REQUIRED WORK → In the material below, pictures must be dropped. Repeat exactly, and only, the lines from the line with "Demonstrationszug." to the line with "Natural and New Technology", both ends included.
◆ ◆ ◆ ◆ ◆ ◆ ◆
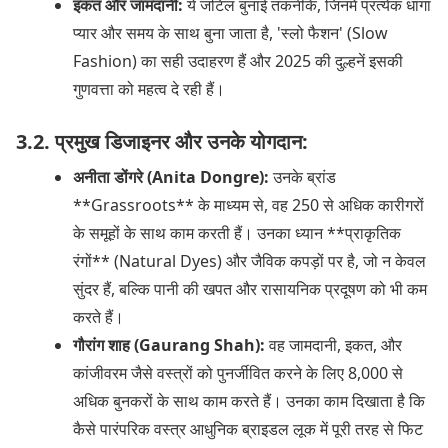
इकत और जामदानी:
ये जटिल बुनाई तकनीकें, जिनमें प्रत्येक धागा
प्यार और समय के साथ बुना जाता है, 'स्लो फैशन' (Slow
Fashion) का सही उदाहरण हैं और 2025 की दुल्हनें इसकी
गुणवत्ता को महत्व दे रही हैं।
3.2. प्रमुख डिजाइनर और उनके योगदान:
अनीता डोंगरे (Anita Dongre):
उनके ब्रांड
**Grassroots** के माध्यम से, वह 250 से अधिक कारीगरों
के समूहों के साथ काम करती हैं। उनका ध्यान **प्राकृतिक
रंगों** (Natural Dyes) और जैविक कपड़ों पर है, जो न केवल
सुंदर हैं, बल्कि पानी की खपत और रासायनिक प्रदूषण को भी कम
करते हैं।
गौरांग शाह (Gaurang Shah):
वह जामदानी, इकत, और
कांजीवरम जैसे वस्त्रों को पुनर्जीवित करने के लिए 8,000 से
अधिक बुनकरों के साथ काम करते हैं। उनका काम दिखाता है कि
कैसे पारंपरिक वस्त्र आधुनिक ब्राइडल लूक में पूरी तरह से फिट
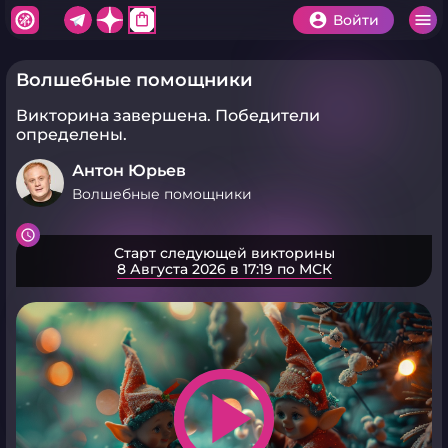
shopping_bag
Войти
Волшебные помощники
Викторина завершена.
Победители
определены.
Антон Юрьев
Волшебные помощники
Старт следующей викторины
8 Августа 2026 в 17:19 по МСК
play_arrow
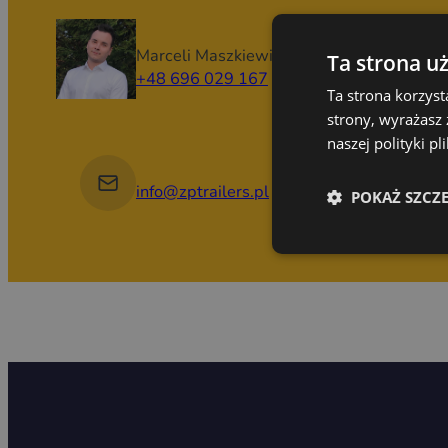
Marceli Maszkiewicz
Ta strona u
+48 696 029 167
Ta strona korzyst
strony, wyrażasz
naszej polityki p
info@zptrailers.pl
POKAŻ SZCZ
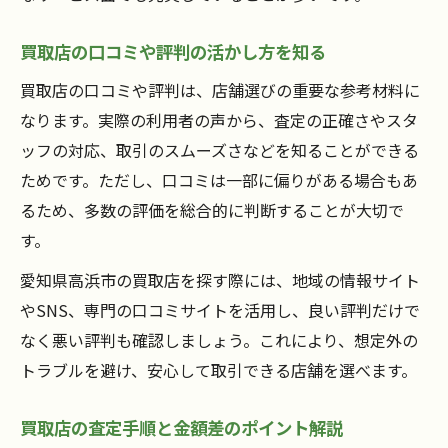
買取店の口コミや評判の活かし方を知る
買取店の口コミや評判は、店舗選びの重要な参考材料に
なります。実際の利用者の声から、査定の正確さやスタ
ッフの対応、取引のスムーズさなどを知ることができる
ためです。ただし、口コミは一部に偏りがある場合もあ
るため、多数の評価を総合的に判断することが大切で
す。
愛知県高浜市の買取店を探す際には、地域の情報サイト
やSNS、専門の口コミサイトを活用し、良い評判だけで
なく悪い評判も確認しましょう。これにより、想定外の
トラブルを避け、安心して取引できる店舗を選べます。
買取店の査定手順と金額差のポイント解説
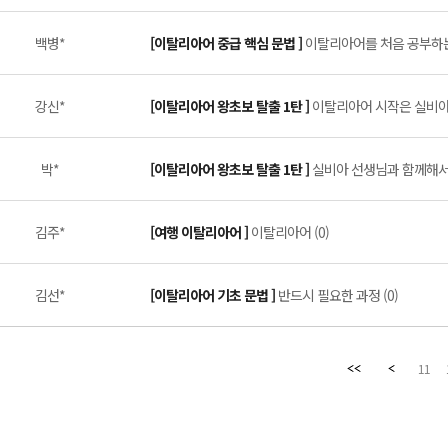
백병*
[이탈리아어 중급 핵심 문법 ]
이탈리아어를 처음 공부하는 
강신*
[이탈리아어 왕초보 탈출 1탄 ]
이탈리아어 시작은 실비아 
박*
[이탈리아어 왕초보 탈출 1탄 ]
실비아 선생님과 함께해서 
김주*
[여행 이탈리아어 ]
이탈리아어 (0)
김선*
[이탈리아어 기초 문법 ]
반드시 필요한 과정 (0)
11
◆ ◆ ◆ ◆ ◆ ◆ ◆
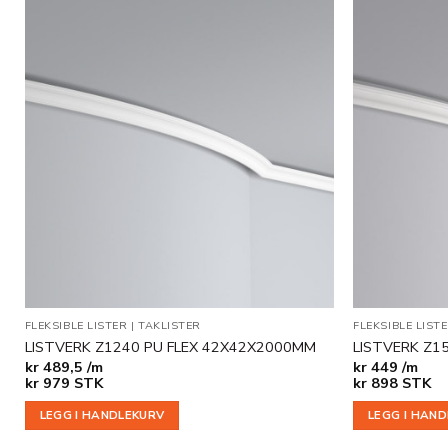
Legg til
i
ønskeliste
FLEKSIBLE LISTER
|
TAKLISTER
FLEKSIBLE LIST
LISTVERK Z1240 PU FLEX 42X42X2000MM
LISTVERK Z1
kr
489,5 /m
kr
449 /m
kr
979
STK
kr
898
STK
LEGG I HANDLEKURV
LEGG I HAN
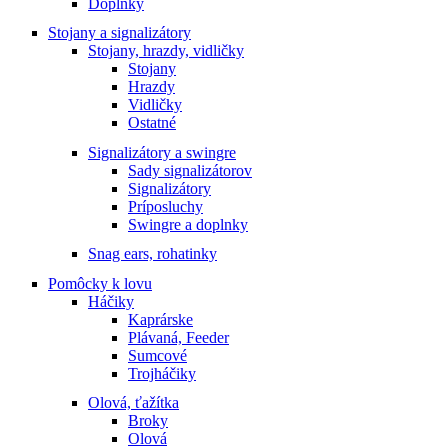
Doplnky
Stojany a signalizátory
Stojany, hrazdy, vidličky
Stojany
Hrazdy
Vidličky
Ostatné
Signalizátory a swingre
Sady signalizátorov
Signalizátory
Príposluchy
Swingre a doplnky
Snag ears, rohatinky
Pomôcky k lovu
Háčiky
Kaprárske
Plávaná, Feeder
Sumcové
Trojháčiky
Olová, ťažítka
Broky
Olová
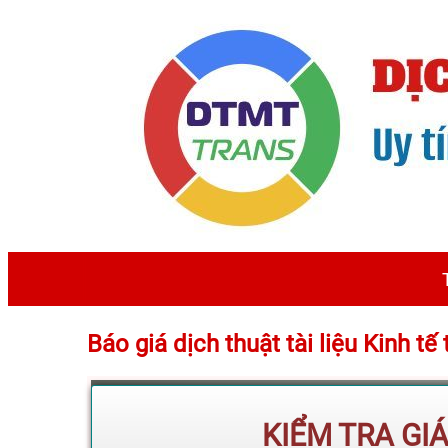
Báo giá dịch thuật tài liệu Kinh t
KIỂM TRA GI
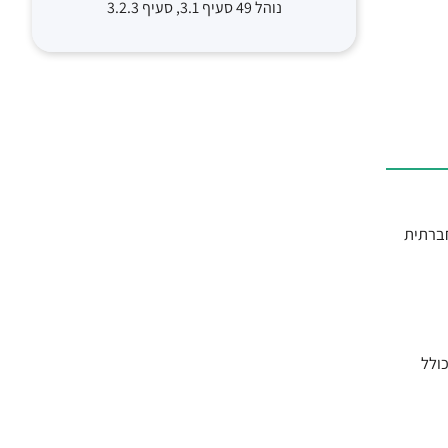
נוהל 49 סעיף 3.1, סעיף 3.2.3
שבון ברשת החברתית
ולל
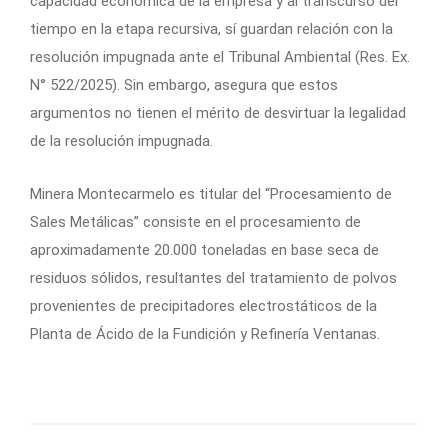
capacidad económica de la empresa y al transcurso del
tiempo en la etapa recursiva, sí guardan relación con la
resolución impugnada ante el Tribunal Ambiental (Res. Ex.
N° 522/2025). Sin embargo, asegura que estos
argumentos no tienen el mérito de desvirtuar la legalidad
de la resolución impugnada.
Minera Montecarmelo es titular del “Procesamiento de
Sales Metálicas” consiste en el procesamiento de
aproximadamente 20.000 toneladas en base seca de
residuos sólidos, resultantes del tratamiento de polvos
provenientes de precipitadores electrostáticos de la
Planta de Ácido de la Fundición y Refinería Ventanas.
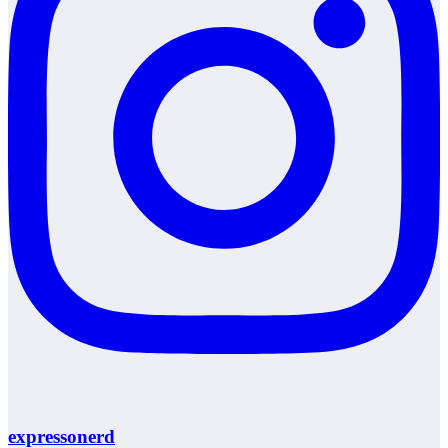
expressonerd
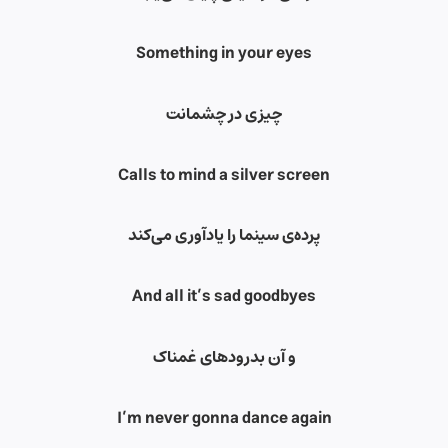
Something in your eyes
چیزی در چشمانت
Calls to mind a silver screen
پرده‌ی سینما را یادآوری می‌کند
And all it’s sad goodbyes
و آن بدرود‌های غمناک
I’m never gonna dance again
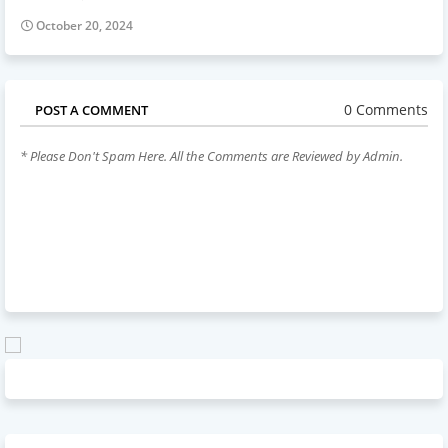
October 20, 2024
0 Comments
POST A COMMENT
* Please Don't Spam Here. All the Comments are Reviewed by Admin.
◆ ◆ ◆ ◆ ◆ ◆ ◆
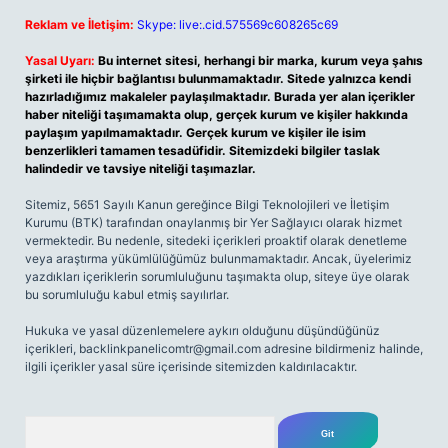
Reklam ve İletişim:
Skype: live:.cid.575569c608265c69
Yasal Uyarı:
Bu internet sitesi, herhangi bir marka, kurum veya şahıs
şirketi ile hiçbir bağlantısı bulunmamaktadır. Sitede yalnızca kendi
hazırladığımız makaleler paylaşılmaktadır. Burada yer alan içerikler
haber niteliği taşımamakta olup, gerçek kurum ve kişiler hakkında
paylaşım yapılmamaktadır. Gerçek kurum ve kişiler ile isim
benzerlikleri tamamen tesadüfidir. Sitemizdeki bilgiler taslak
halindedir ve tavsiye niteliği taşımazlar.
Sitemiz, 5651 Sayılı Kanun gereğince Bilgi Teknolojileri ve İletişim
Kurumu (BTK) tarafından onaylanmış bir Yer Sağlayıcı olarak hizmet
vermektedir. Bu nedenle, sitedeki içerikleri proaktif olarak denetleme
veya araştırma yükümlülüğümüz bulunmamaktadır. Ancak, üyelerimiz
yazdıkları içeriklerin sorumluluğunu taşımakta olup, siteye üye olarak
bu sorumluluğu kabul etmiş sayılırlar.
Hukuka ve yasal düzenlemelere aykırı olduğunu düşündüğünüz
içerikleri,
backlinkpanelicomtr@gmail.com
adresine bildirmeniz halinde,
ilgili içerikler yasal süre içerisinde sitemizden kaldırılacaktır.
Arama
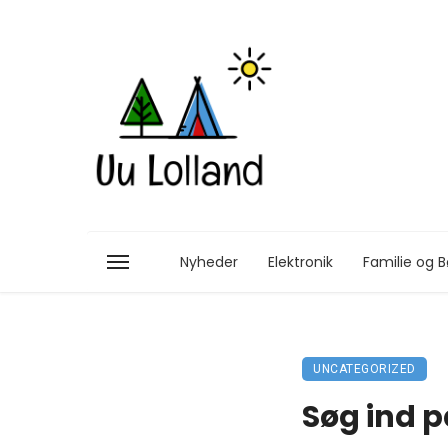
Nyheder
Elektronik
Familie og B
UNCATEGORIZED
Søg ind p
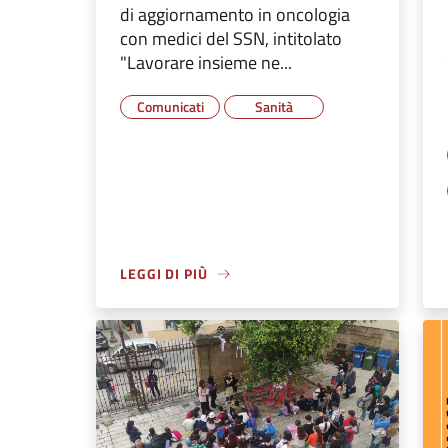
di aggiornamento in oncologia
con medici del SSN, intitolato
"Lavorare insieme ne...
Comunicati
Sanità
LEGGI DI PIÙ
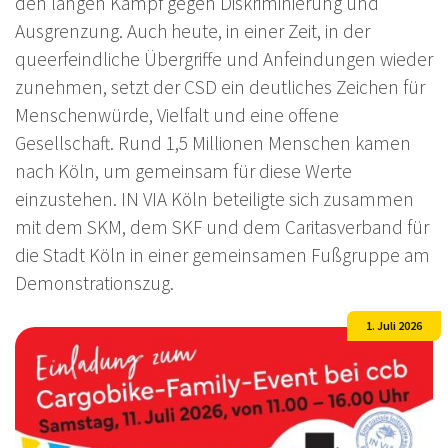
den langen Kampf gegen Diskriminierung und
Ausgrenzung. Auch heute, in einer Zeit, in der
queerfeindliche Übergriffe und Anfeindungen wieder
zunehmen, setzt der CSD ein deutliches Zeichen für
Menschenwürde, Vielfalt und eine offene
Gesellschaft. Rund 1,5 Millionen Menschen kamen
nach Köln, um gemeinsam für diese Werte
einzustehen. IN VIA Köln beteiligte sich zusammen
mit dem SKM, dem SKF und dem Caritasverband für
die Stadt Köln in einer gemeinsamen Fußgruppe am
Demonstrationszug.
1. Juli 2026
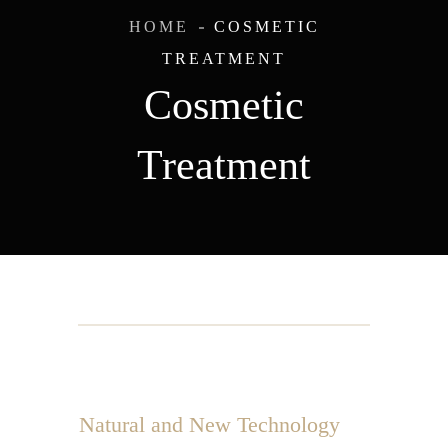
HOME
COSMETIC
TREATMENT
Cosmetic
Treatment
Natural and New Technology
◆ ◆ ◆ ◆ ◆ ◆ ◆
RESPONSE TO THIS EXERCISE →
Demonstrationszug.
1. Juli 2026
HOME
COSMETIC
TREATMENT
Cosmetic
Treatment
Natural and New Technology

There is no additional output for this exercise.